[About this exercise] Repeat the listing exactly, line by line, and leave the pictures behind.

[Provided data]

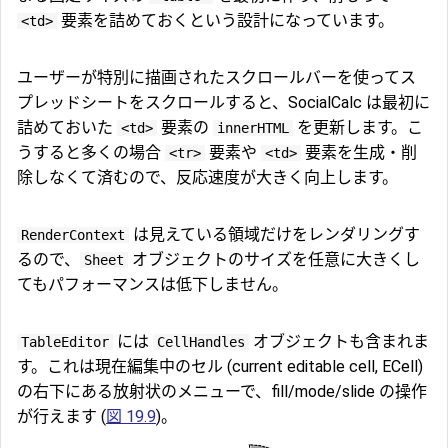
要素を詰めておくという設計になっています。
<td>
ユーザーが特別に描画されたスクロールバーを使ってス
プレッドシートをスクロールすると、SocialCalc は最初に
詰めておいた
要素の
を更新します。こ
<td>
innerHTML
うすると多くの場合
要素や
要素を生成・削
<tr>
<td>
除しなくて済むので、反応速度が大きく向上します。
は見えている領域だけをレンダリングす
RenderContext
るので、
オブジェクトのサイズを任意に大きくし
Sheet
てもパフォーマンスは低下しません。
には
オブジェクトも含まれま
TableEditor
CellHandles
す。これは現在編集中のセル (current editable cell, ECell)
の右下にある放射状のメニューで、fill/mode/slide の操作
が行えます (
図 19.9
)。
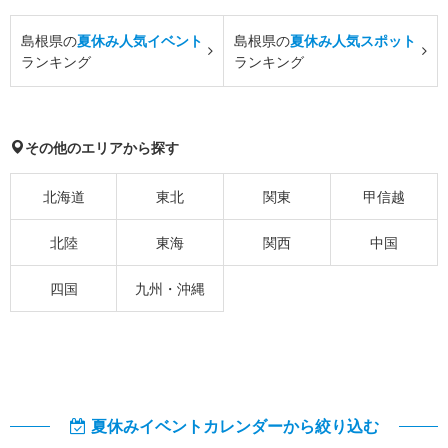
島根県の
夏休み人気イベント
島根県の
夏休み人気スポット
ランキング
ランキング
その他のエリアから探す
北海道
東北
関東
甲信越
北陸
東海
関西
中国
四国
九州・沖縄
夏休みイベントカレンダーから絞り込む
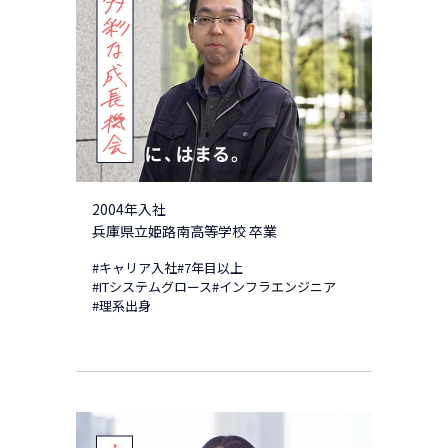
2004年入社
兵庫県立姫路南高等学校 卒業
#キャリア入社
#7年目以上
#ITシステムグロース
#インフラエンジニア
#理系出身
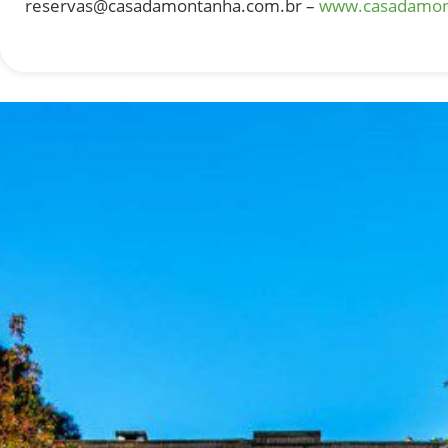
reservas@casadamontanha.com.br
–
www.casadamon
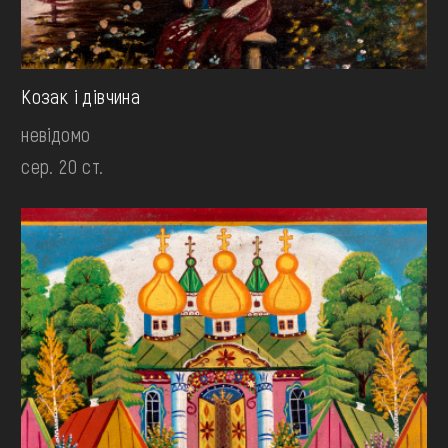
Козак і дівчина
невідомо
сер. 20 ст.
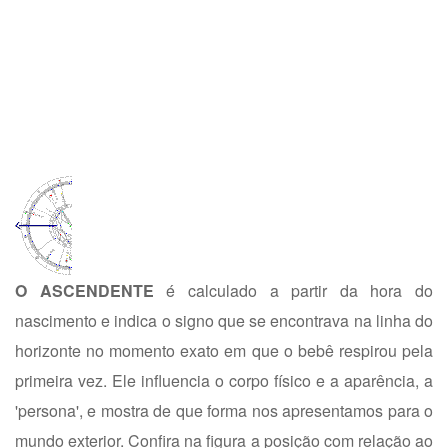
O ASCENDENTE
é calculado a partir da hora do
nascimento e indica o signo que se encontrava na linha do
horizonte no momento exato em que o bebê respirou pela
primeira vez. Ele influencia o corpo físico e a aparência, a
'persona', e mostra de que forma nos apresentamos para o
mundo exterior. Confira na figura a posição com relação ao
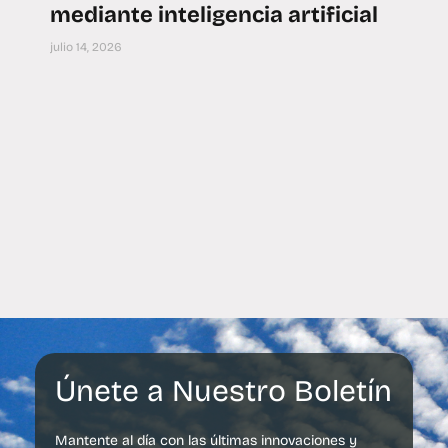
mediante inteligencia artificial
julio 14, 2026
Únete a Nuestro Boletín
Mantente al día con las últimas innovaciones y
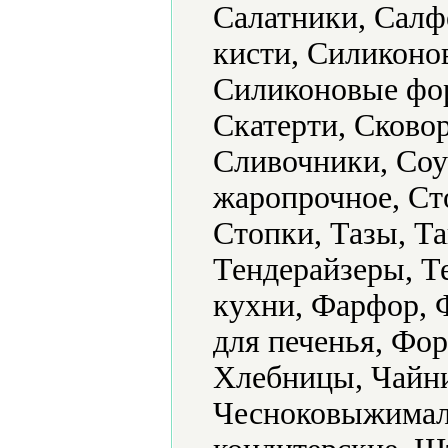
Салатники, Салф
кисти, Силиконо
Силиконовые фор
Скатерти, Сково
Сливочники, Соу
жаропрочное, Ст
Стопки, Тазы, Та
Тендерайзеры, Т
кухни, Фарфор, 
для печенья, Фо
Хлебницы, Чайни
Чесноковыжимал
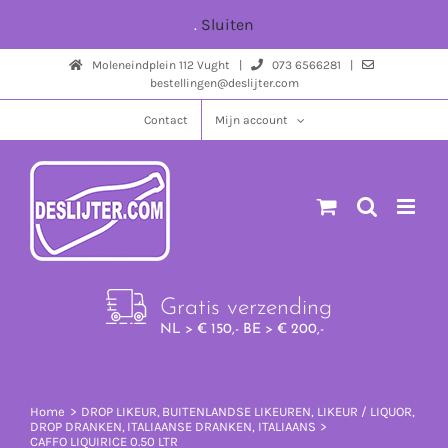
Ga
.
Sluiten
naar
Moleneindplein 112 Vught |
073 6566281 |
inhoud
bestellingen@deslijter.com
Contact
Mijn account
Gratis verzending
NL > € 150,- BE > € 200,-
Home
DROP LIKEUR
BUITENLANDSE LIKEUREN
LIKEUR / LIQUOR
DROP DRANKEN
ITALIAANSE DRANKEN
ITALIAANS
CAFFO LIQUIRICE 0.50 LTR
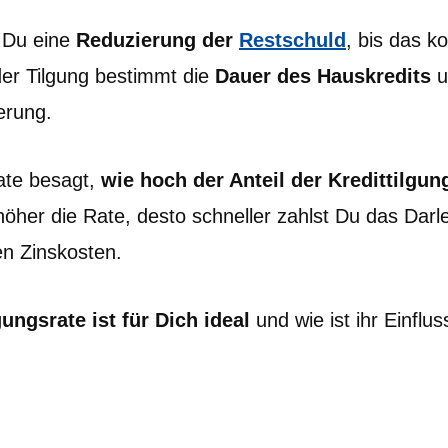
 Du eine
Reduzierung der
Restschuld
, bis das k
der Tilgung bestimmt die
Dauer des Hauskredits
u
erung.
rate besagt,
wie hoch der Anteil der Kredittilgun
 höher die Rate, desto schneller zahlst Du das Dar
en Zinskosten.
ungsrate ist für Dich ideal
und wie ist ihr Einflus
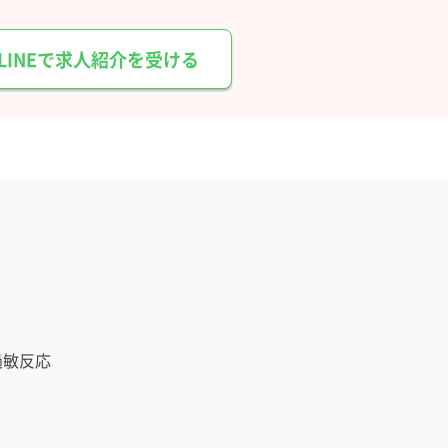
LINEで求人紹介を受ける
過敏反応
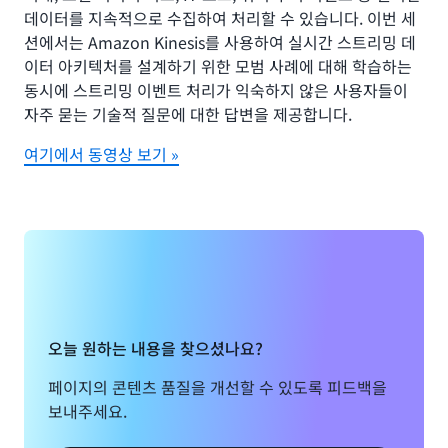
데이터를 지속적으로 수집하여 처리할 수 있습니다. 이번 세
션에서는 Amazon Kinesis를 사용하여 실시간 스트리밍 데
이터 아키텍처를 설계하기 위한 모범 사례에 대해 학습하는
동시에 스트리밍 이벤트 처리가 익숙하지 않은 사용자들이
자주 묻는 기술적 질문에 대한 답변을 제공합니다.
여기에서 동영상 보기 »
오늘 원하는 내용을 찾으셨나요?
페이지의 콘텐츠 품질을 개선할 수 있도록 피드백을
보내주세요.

[Written response]
要素を詰めておくという設計になっています。
<td>
ユーザーが特別に描画されたスクロールバーを使ってス
プレッドシートをスクロールすると、SocialCalc は最初に
詰めておいた
要素の
を更新します。こ
<td>
innerHTML
うすると多くの場合
要素や
要素を生成・削
<tr>
<td>
除しなくて済むので、反応速度が大きく向上します。
は見えている領域だけをレンダリングす
RenderContext
るので、
オブジェクトのサイズを任意に大きくし
Sheet
てもパフォーマンスは低下しません。
には
オブジェクトも含まれま
TableEditor
CellHandles
す。これは現在編集中のセル (current editable cell, ECell)
の右下にある放射状のメニューで、fill/mode/slide の操作
が行えます (
図 19.9
)。
島根県の
夏休み人気イベント
島根県の
夏休み人気スポット
ランキング
ランキング
その他のエリアから探す
北海道
東北
関東
甲信越
北陸
東海
関西
中国
四国
九州・沖縄
夏休みイベントカレンダーから絞り込む
2004年入社
兵庫県立姫路南高等学校 卒業
#キャリア入社
#7年目以上
#ITシステムグロース
#インフラエンジニア
#理系出身
reservas@casadamontanha.com.br
–
www.casadamon
Козак і дівчина
невідомо
сер. 20 ст.
O ASCENDENTE
é calculado a partir da hora do
nascimento e indica o signo que se encontrava na linha do
horizonte no momento exato em que o bebê respirou pela
primeira vez. Ele influencia o corpo físico e a aparência, a
'persona', e mostra de que forma nos apresentamos para o
mundo exterior. Confira na figura a posição com relação ao
mediante inteligencia artificial
julio 14, 2026
Únete a Nuestro Boletín
Mantente al día con las últimas innovaciones y
Салатники, Салф
кисти, Силиконо
Силиконовые фор
Скатерти, Сково
Сливочники, Соу
жаропрочное, Ст
Стопки, Тазы, Та
Тендерайзеры, Т
кухни, Фарфор, 
для печенья, Фо
Хлебницы, Чайни
Чесноковыжимал
Ga
.
Sluiten
naar
Moleneindplein 112 Vught |
073 6566281 |
inhoud
bestellingen@deslijter.com
Contact
Mijn account
Gratis verzending
NL > € 150,- BE > € 200,-
Home
DROP LIKEUR
BUITENLANDSE LIKEUREN
LIKEUR / LIQUOR
DROP DRANKEN
ITALIAANSE DRANKEN
ITALIAANS
CAFFO LIQUIRICE 0.50 LTR
 Du eine
Reduzierung der
Restschuld
, bis das k
der Tilgung bestimmt die
Dauer des Hauskredits
u
erung.
rate besagt,
wie hoch der Anteil der Kredittilgun
 höher die Rate, desto schneller zahlst Du das Dar
en Zinskosten.
ungsrate ist für Dich ideal
und wie ist ihr Einflus
LINEで求人紹介を受ける
過敏反応
데이터를 지속적으로 수집하여 처리할 수 있습니다. 이번 세
션에서는 Amazon Kinesis를 사용하여 실시간 스트리밍 데
이터 아키텍처를 설계하기 위한 모범 사례에 대해 학습하는
동시에 스트리밍 이벤트 처리가 익숙하지 않은 사용자들이
자주 묻는 기술적 질문에 대한 답변을 제공합니다.
여기에서 동영상 보기 »
오늘 원하는 내용을 찾으셨나요?
페이지의 콘텐츠 품질을 개선할 수 있도록 피드백을
보내주세요.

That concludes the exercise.